> [Collected data entries]
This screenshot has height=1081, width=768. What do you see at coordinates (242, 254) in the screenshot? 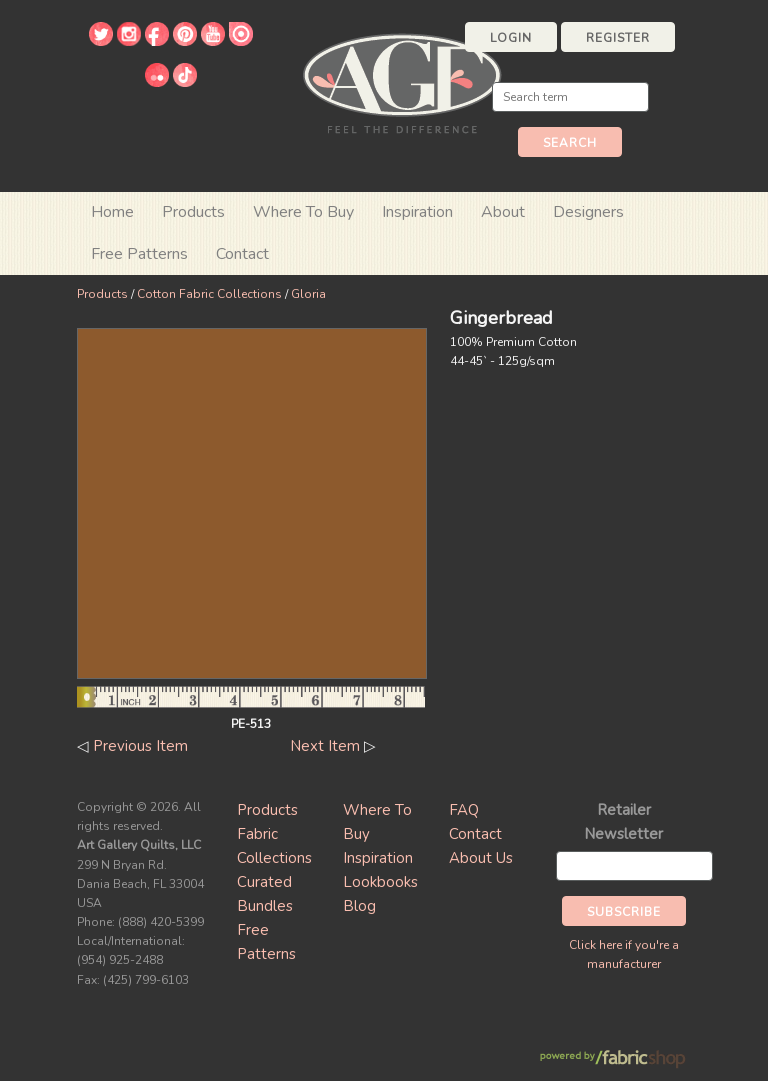
I see `Contact` at bounding box center [242, 254].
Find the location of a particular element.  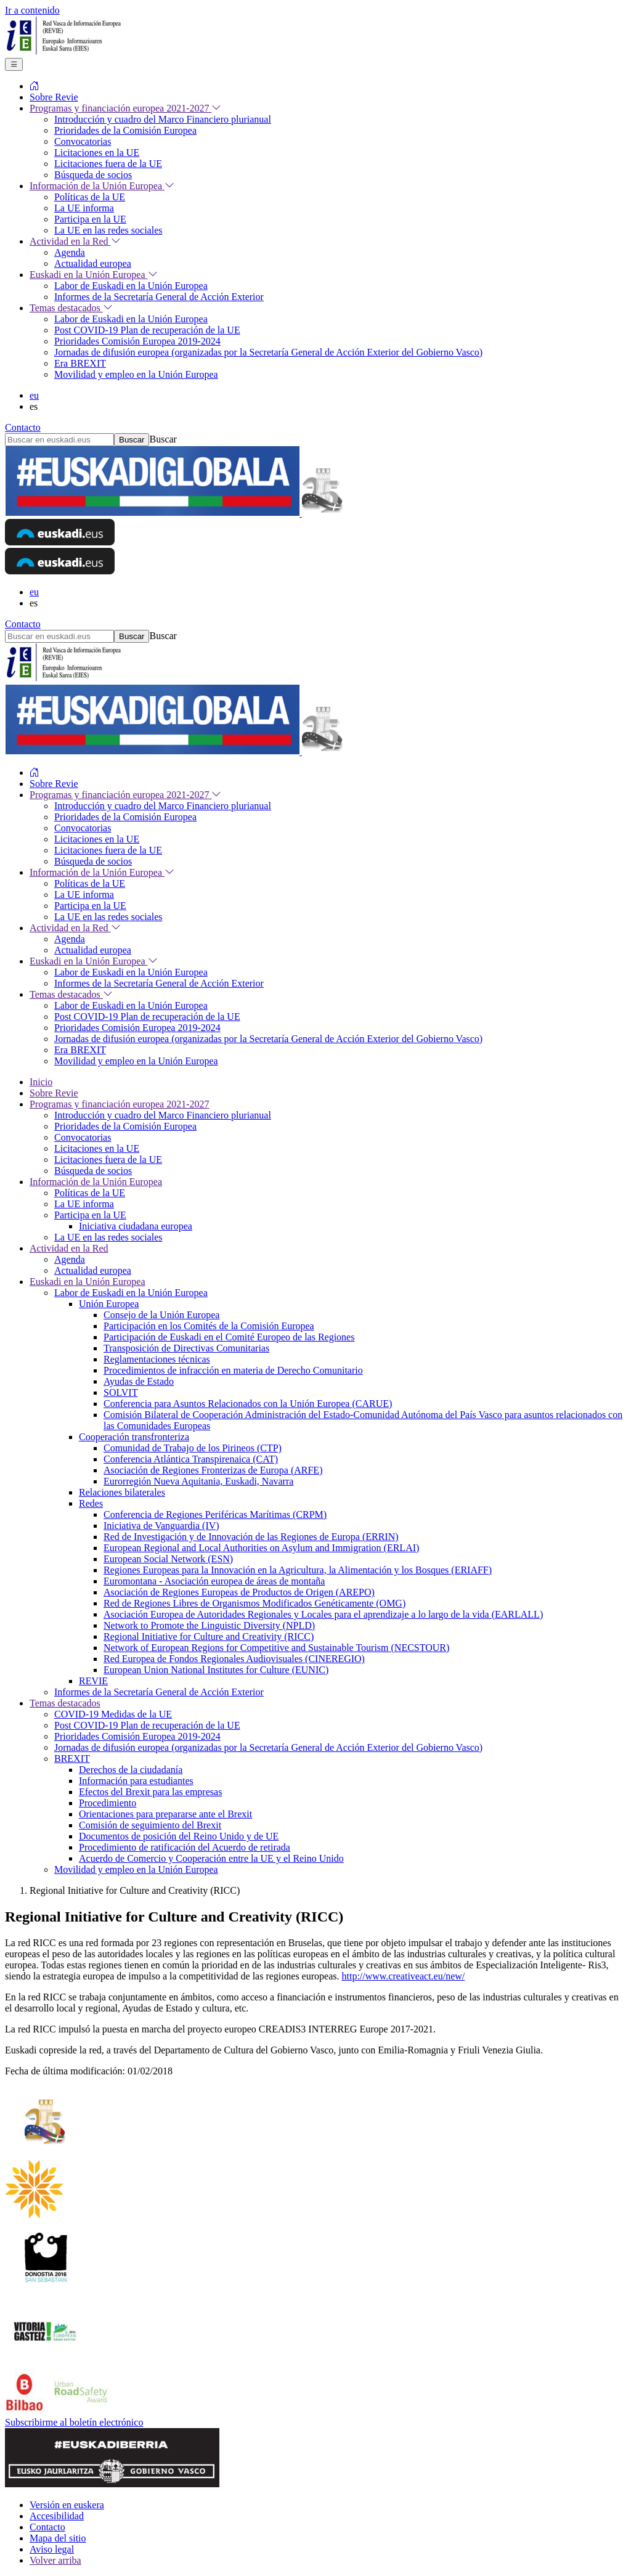

Documentos de posición del Reino Unido y de UE is located at coordinates (179, 1836).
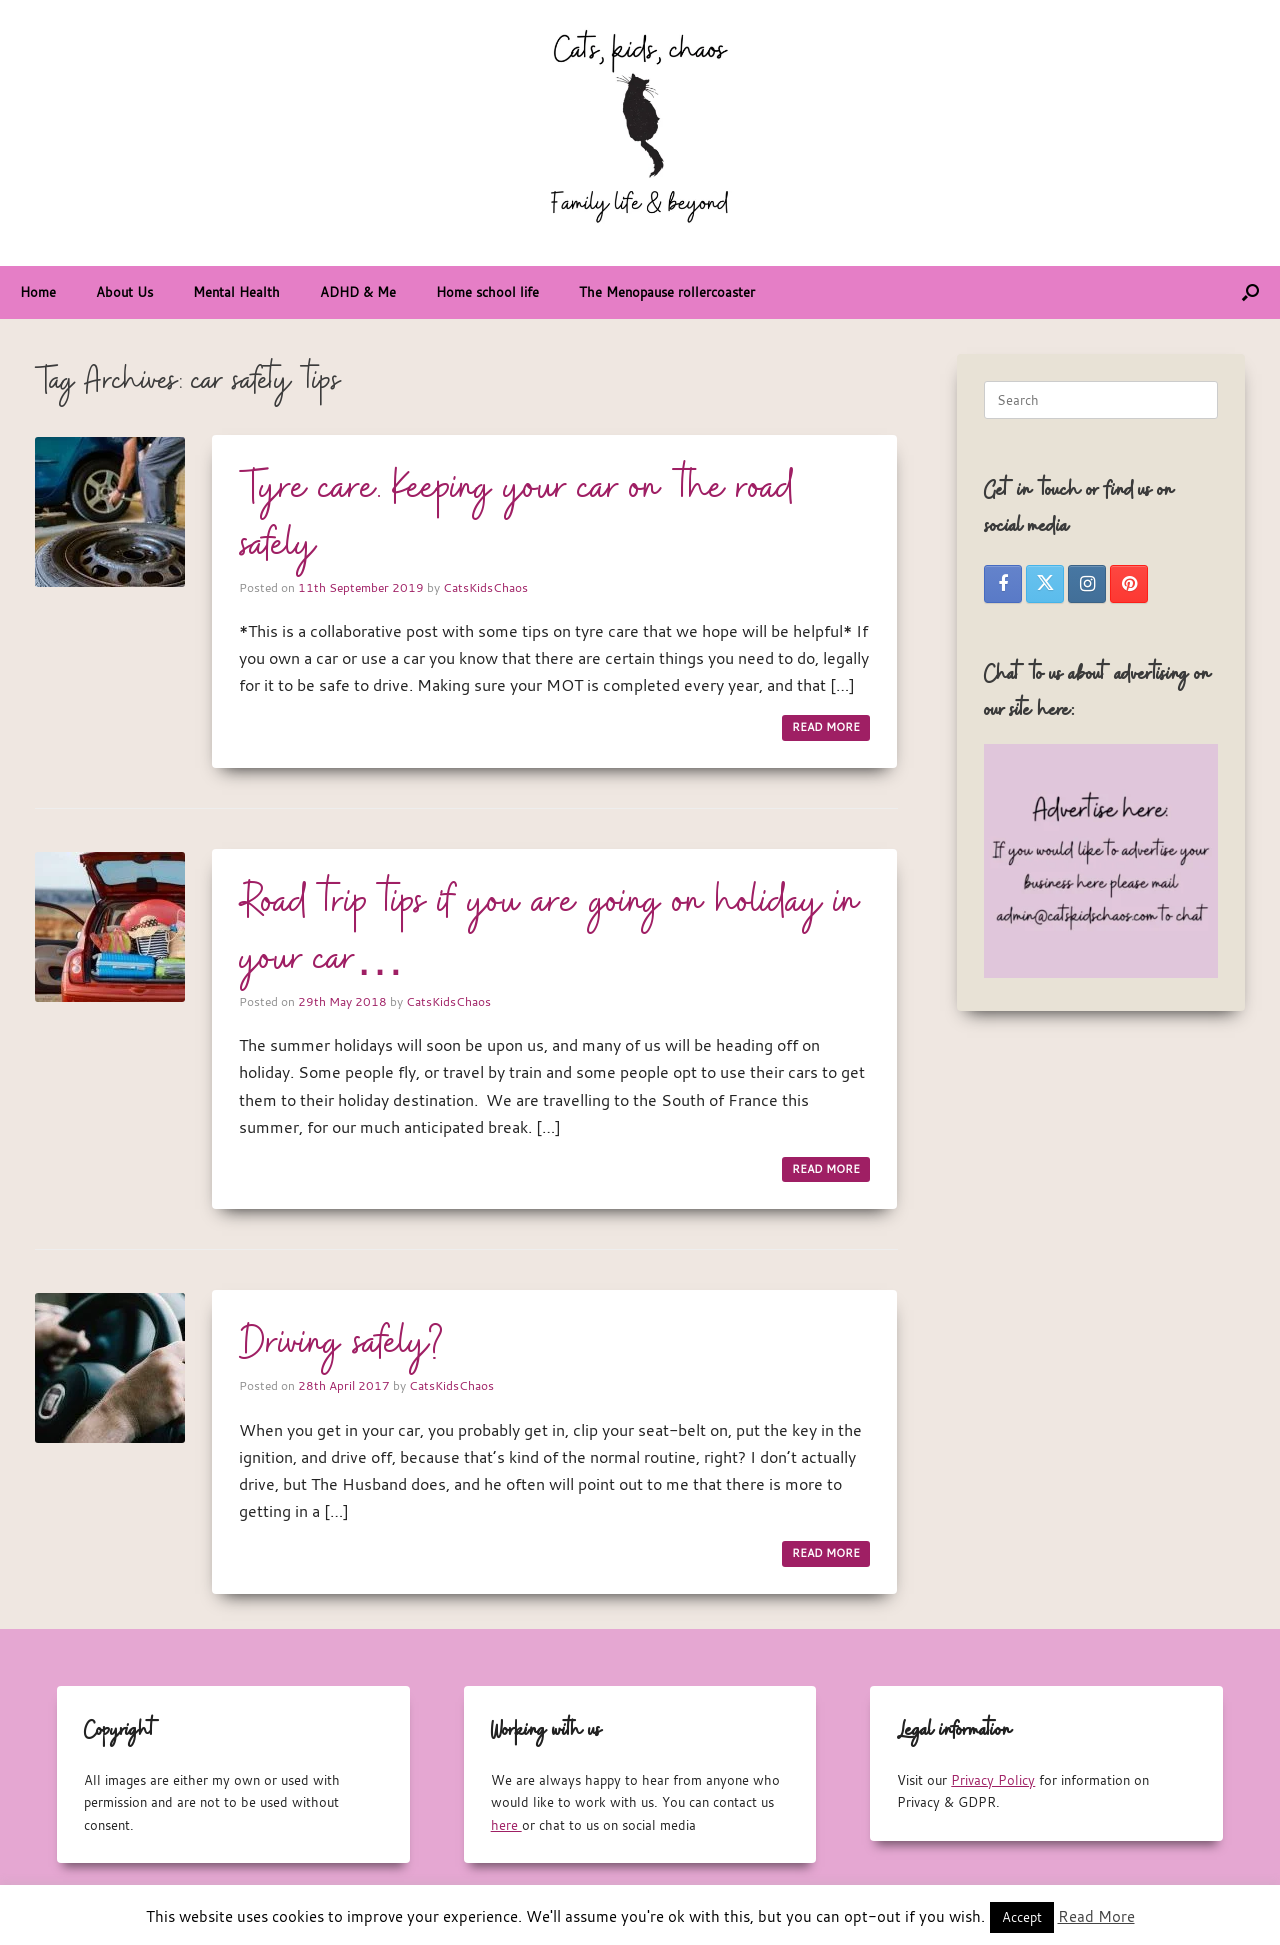  Describe the element at coordinates (341, 1344) in the screenshot. I see `Driving safely?` at that location.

> [YOUR INSTRUCTIONS] Wherever an image appears, omit it; copy the rest of the records exactly.

> [SOLVED PROBLEM]
This screenshot has height=1081, width=768. What do you see at coordinates (242, 254) in the screenshot? 
I see `Contact` at bounding box center [242, 254].
Find the location of a particular element.  

Documentos de posición del Reino Unido y de UE is located at coordinates (179, 1836).
  Describe the element at coordinates (341, 1344) in the screenshot. I see `Driving safely?` at that location.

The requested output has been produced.